A hospital system in Arkansas is calling on those applying for religious exemptions from its COVID-19 vaccine mandate to swear off common medicines, such as Tylenol, Tums, and even Preparation H. This was prompted by an unusual uptick in requests that cited the use of fetal cell lines in the development and testing of the vaccines. Via Ars Technica:

"This was significantly disproportionate to what we've seen with the influenza vaccine," Matt Troup, president and CEO of Conway Regional Health System, told Becker's Hospital Review in an interview Wednesday.

"Thus," Troup went on, "we provided a religious attestation form for those individuals requesting a religious exemption," he said. The form includes a list of 30 commonly used medicines that "fall into the same category as the COVID-19 vaccine in their use of fetal cell lines," Conway Regional said.

The list includes Tylenol, Pepto Bismol, aspirin, Tums, Lipitor, Senokot, Motrin, ibuprofen, Maalox, Ex-Lax, Benadryl, Sudafed, albuterol, Preparation H, MMR vaccine, Claritin, Zoloft, Prilosec OTC, and azithromycin.
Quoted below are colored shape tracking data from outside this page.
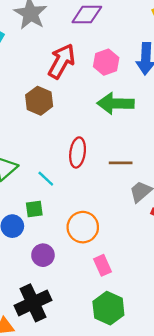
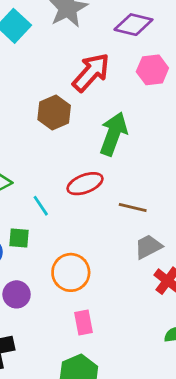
pink hexagon: (106, 62) -> (152, 70), moved
green arrow: (116, 104) -> (113, 134), moved, turned 96
red ellipse: (78, 153) -> (85, 184), turned 48

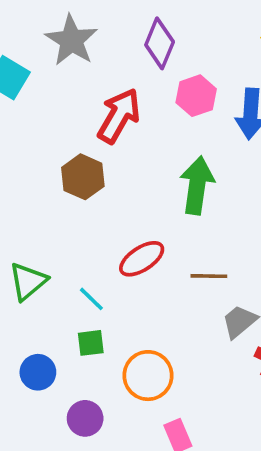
purple diamond: (133, 25) -> (160, 43), turned -69
green arrow: (113, 134) -> (197, 185), moved
green square: (19, 238) -> (91, 343), moved

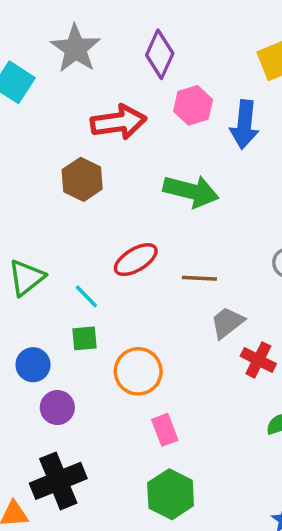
red arrow: (119, 116) -> (119, 122), turned 50
green arrow: (197, 185) -> (191, 191), turned 94
purple circle: (85, 418) -> (57, 408), moved

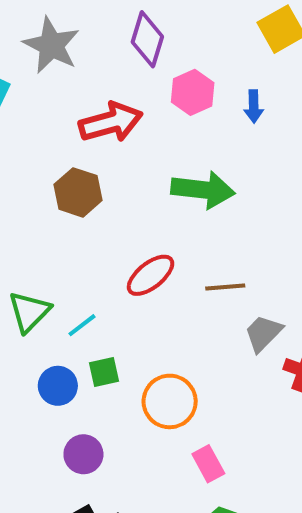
blue arrow: (244, 125) -> (254, 106), size x0.6
cyan line: (86, 296) -> (82, 325), moved, turned -76
blue circle: (33, 365) -> (58, 386), moved

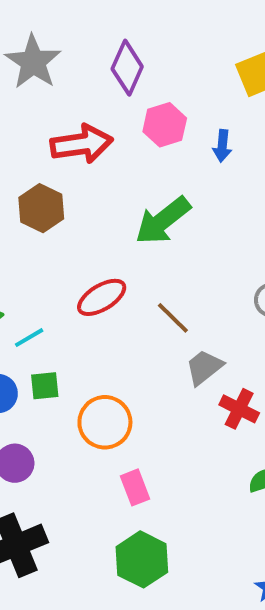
green arrow: (203, 190) -> (163, 221), turned 128
brown line: (225, 287) -> (173, 318), turned 42

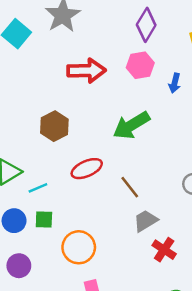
purple diamond: (127, 68) -> (146, 25), moved
brown hexagon: (41, 208) -> (54, 126), moved

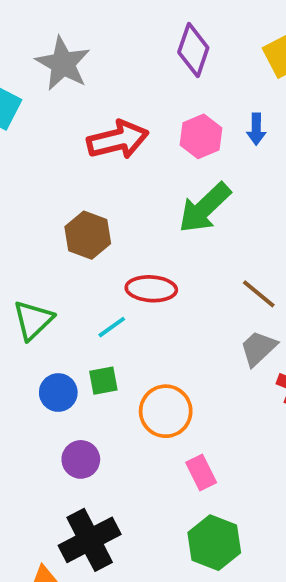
pink hexagon: (140, 65) -> (201, 136), moved
red ellipse: (87, 169) -> (151, 289), turned 40
brown line: (130, 187) -> (259, 294), moved
cyan line: (38, 188) -> (112, 327), moved

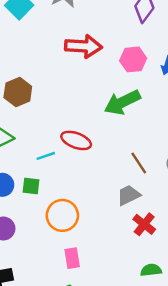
brown hexagon: (88, 235) -> (18, 92), moved

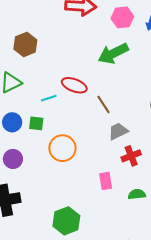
brown line: (139, 163) -> (103, 104), moved
red cross: (144, 224) -> (131, 156), turned 30
pink rectangle: (72, 258) -> (106, 181), moved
[...] Employees are asked to attest that they "truthfully acknowledge and affirm that my sincerely held religious belief is consistent and true" and that they do not and will not use the medications and any others like them.

Troup says the hospital wants to make sure staff members are sincere about their stated beliefs, and also wants to "educate staff who might have requested an exemption without understanding the full scope of how fetal cells are used in testing and development in common medicines."

I've been muttering about this for a few weeks. I remember what draftees during the Vietnam war had to go through to get conscientious objector status, and it seems insane to just take these people at their word, without any questioning or closer examination.

As to the religious angle? Well, in the Middle Ages, cloistered nuns who led sheltered lives used to compete to find mostly imaginary sins for the periodic visits from traveling confessors. The problem was finally nipped in the bud when priests told them they were guilty of the sin of "overscrupulousity."

I think about that a lot with the forced-birth crowd. They're just too pure for this world!